## REQUIRED WORK
Scan the records for the word "Masculino". Return each line where it is found.
__________
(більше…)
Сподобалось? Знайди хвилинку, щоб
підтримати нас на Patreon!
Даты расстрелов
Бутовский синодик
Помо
__________
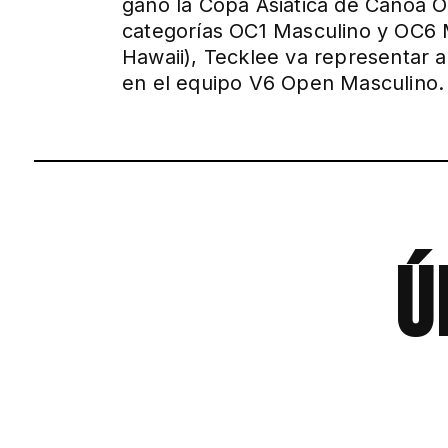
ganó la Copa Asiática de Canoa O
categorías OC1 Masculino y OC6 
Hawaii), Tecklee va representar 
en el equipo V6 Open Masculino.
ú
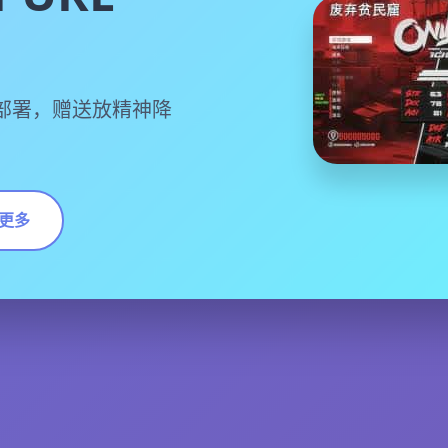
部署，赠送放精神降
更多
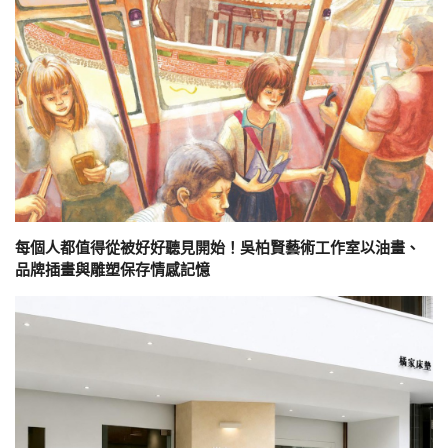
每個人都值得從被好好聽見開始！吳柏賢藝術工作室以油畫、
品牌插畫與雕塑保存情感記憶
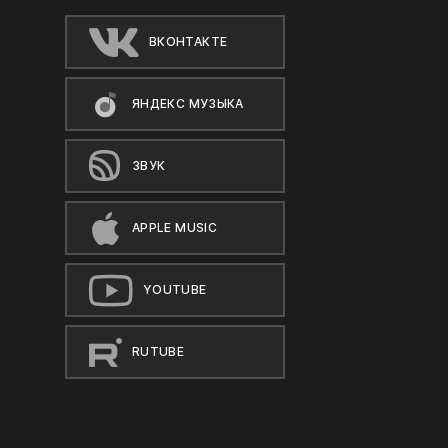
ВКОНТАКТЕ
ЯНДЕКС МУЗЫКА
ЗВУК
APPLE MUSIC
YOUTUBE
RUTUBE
__________
## YOUR SOLUTION
categorías OC1 Masculino y OC6 
en el equipo V6 Open Masculino.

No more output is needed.